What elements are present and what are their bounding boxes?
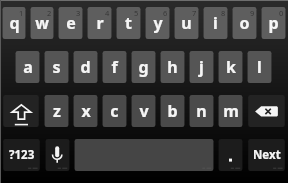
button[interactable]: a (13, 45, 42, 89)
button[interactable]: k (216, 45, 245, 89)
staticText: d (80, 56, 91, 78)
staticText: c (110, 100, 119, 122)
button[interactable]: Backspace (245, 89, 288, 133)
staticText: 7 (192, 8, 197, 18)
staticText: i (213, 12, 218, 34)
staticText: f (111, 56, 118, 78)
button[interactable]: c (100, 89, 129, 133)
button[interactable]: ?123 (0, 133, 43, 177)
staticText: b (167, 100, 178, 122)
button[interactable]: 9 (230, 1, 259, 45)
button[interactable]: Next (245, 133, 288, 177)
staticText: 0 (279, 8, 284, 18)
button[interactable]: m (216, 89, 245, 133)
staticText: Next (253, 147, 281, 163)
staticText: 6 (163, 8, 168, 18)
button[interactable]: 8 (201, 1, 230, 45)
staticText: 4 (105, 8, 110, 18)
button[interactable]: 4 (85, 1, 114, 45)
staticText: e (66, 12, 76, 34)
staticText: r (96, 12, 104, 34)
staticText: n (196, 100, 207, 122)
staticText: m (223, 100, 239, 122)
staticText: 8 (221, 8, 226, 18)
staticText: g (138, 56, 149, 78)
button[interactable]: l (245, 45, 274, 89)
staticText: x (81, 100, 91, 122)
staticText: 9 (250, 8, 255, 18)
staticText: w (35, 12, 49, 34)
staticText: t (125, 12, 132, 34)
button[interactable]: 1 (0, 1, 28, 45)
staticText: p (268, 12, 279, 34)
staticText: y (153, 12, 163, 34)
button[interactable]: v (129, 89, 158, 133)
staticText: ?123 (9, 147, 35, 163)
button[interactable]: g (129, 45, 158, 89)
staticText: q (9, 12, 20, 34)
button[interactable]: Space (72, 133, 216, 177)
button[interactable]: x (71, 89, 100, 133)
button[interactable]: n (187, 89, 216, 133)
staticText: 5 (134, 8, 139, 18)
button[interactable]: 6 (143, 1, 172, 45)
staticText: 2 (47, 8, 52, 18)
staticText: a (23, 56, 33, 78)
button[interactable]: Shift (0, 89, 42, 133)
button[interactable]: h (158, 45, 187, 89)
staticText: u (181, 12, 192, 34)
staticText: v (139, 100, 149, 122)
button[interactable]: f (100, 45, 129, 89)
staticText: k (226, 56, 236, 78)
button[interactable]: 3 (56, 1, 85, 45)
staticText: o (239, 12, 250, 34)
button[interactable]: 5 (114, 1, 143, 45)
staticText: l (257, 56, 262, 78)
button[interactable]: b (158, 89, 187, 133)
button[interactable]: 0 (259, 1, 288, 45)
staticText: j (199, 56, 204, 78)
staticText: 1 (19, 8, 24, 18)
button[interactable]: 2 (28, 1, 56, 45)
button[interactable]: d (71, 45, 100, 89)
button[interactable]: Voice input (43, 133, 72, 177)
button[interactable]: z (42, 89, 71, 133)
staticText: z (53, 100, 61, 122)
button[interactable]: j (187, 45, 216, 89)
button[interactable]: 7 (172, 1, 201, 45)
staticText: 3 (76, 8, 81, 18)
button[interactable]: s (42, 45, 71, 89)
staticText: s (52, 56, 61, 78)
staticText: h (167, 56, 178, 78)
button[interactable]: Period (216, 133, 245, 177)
----
Search the entries above for the string "Next", and report each line where it occurs.

button[interactable]: Next (245, 133, 288, 177)
staticText: Next (253, 147, 281, 163)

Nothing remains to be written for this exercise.